In 2019 I shaved off my beard. I was immediately commended by the elders and cleared to receive one congregation assignment after another. Life started getting really busy again. The only way was up. I was no longer a spoon! The elders began to hint at me serving with them again, and not just as a ministerial servant. As an anointed brother, with years of experience in the pioneer ministry, and past experience of serving as an elder, it was suggested that I could be appointed directly to eldership: I was an excellent example in the ministry; I was a good teacher and shepherd; I was 50 years old; and I was now beardless. My beard was gone! There was nothing holding me back from them recommending me to serve as an elder again.

So, can a Jehovah’s Witness have a beard? Short answer, yes. Long answer, no, not if he wants to be considered a “spiritual man”, at least not if he wants to move forward as a brother unencumbered by other people’s personal opinions, and it is, largely, a matter of personal opinion. I know congregations that are absolutely fine with their brothers having beards. They have elders with beards. They even send their bearded elders out to other congregations to give public talks, although that has been known to backfire on them. Some congregations on the other hand have a strictly “no beard rule”. If you sprout a beard you will get taken in the ominous back room like a naughty school boy and counselled. Obviously, they can’t be ripping said beards off the faces of brothers—we’re not talking stick-on beards like in convention dramas here—but they can, and they do, exert peer pressure to “shave it off”, and if you don’t comply you can be assured that you will not “qualify” for certain privileges.

Me and my beard.

Personally, I think I got off fairly lightly as a bearded man. Assignments I received whilst bearded included:

  • Regular pioneering;
  • Serving in a foreign language group;
  • Giving talks on the Theocratic Ministry School;
  • Platform and sound duty at the Kingdom Hall;
  • Reading The Watchtower at meetings;
  • Opening and closing with prayer at the meetings;
  • First aid trainer for circuit assemblies and regional conventions;
  • First Responder at circuit assemblies and regional conventions;
  • and Attendant at meetings, circuit assemblies, and regional conventions.

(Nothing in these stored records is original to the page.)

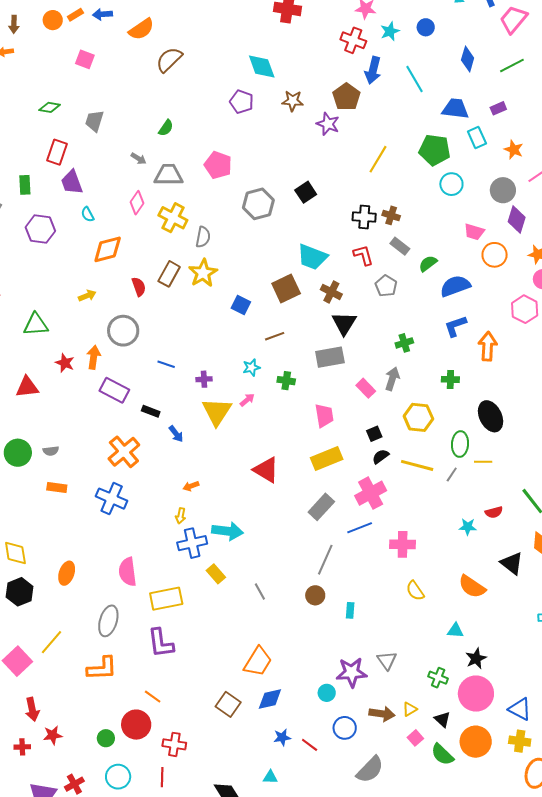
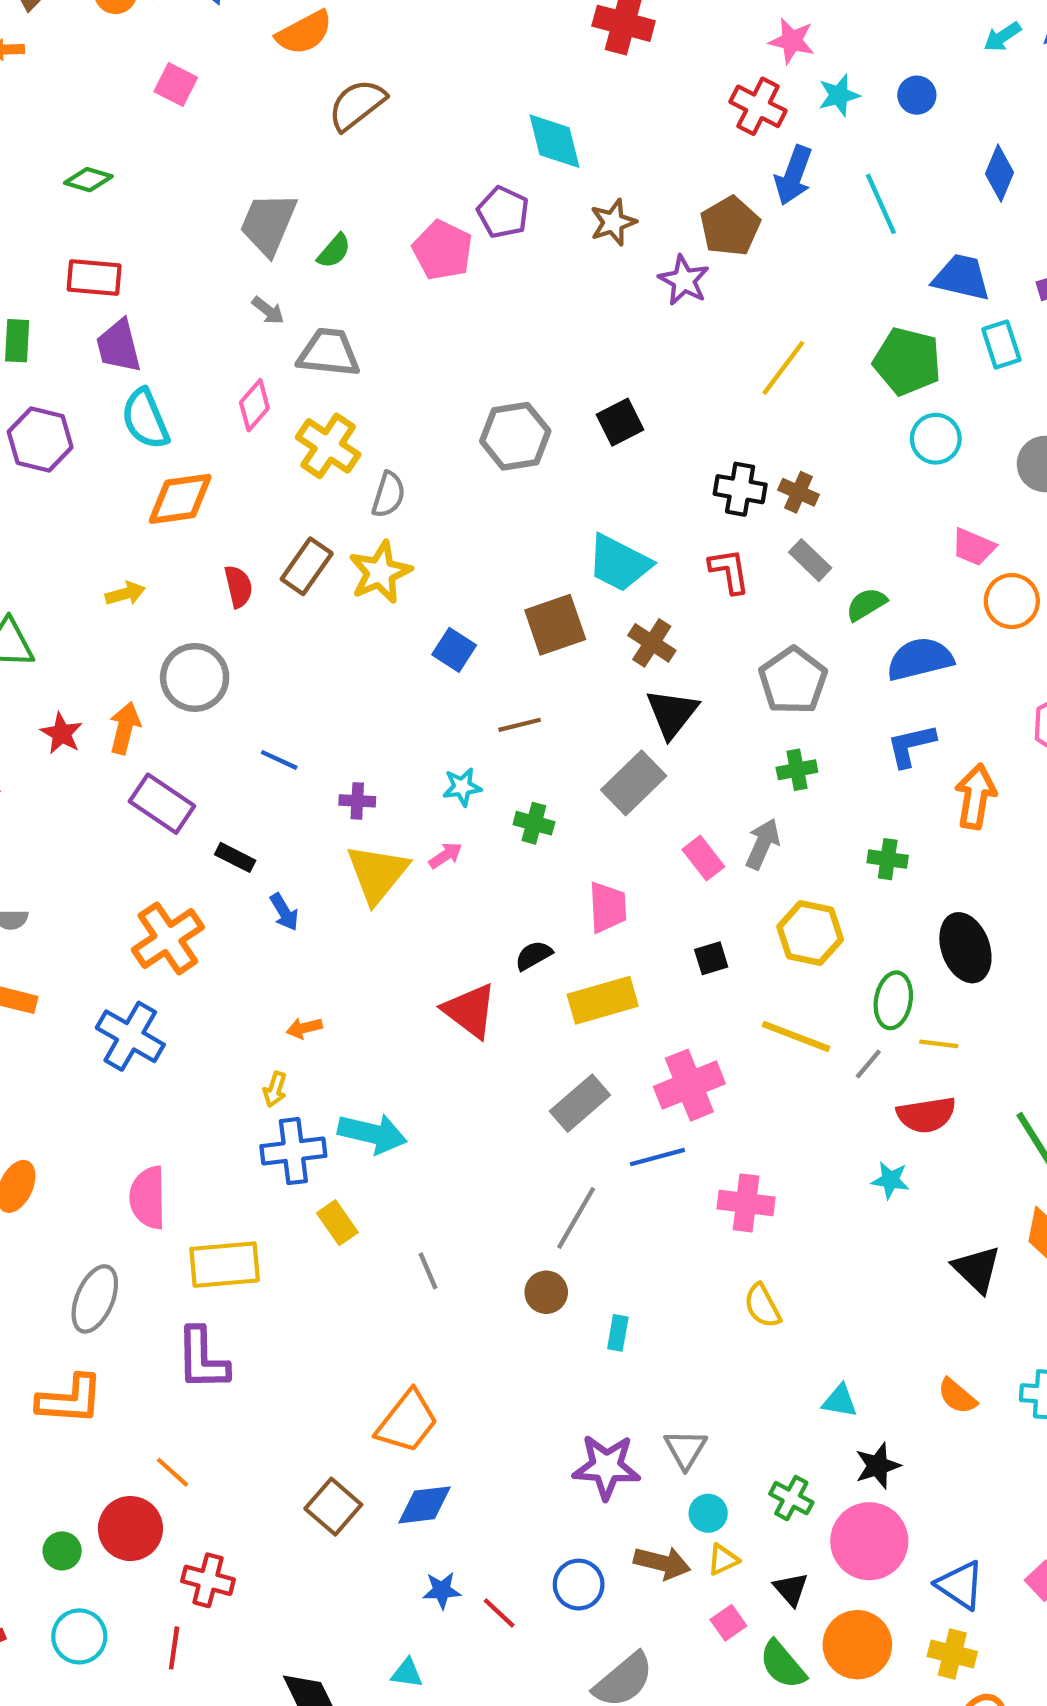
brown star: (293, 101) -> (613, 222), turned -30
gray trapezoid: (94, 121) -> (268, 224), moved, size x1.4
red rectangle: (57, 152) -> (94, 278), turned 70
pink pentagon: (218, 165) -> (443, 250), moved
cyan semicircle: (88, 214) -> (145, 419), size x1.8
gray pentagon: (386, 286) -> (793, 681), moved, size x1.4
gray rectangle: (330, 357) -> (634, 783), turned -40
black semicircle: (381, 456) -> (534, 955), moved
red semicircle: (494, 512) -> (926, 1115), moved, size x1.5
orange semicircle: (472, 587) -> (957, 1396), moved, size x0.7
cyan circle: (327, 693) -> (708, 1513), moved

I think I could have got appointed as a ministerial servant with a beard. I know for certain I would not have been used for assembly or convention platform assignments with a beard, and I think it would have been strongly suggested to me that I shave in order to become an elder. It may have been tolerated in my last congregation, but I think I might have been excluded from visiting other congregations to give public talks, and if I had progressed on to more “special” avenues of service such as attending the Kingdom School for Evangelisers or serving as a temporary circuit overseer, I’m absolutely sure I would have had to lose my beard.

Fortunately, before my beard ever came up for discussion again, I was disfellowshipped a second time.

Now I have a beard, and I might even get a tattoo.